ABOUT THIS TASK
Supply the number of lines below containing "Havuz", nothing else.
GIVEN DATA: Begin
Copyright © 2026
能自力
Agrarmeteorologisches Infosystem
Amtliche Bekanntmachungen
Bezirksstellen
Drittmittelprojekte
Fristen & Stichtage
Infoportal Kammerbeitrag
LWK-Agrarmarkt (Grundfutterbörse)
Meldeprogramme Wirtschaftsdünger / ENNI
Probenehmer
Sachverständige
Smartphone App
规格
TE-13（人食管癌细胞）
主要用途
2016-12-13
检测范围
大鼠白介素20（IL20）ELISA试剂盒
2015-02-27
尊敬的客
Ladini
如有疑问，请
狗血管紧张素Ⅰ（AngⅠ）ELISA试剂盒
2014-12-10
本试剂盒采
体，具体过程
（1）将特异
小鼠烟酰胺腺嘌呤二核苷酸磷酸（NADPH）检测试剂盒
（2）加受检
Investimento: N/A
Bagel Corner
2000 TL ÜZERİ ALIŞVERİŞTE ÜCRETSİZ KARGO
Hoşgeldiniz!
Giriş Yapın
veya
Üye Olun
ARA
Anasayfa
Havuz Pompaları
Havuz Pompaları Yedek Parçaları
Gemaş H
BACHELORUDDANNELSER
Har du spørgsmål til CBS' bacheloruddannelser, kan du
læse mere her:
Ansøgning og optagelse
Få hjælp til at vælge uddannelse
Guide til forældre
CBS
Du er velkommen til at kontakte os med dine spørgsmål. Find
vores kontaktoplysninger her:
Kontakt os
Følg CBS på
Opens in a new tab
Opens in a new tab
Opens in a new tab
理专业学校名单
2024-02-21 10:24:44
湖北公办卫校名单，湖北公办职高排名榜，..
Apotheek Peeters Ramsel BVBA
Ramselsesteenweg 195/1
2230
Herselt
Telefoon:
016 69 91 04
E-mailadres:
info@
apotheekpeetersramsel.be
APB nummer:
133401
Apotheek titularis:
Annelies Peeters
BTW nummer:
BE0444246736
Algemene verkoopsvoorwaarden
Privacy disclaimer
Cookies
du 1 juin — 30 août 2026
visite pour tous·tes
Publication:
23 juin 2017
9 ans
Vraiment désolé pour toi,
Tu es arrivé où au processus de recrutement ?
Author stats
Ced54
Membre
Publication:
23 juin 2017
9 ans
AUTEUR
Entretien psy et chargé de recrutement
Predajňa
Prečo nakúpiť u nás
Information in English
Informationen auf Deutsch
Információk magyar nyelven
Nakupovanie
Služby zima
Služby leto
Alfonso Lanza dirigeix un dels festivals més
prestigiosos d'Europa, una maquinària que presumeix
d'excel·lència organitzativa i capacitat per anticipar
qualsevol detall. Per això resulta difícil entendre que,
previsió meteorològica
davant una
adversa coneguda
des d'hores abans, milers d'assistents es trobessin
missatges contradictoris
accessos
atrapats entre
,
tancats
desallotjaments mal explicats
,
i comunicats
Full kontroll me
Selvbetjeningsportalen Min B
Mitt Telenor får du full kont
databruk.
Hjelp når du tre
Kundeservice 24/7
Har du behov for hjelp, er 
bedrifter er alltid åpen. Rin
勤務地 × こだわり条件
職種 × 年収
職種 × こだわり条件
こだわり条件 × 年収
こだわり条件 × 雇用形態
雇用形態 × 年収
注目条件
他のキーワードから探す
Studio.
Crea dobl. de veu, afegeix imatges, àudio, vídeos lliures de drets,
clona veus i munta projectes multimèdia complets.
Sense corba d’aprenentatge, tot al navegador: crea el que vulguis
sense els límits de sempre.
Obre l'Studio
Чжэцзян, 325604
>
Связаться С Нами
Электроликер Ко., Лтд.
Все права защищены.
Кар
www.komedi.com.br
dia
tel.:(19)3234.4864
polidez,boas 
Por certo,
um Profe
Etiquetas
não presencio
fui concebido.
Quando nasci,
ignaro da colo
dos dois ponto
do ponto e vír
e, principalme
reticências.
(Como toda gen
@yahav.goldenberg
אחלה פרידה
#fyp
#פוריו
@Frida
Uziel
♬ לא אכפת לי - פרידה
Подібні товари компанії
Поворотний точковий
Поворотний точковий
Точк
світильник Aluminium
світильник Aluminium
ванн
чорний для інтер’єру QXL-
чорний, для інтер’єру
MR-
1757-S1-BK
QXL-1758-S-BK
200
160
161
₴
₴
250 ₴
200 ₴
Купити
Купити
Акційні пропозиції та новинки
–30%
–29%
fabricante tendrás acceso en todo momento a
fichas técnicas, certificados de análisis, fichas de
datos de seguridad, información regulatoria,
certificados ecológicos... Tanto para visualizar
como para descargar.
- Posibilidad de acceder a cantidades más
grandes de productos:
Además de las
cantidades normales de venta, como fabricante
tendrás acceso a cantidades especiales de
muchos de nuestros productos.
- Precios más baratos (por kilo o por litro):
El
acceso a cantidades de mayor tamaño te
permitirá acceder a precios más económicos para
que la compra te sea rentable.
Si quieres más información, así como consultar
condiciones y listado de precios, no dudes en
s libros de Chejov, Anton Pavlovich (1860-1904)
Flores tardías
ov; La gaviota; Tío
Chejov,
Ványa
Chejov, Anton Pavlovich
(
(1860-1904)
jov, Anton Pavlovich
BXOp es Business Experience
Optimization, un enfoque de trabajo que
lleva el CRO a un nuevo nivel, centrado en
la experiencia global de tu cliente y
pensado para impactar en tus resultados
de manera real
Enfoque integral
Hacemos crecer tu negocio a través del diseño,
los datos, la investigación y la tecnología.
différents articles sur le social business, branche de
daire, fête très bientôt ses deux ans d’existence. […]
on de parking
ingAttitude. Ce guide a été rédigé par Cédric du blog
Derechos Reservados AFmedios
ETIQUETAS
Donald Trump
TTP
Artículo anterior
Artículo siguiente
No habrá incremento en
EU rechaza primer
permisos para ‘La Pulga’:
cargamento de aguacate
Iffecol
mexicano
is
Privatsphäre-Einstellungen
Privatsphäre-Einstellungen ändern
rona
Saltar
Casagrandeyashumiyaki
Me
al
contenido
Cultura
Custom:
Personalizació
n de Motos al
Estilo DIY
GIVEN DATA: End
REPLY
2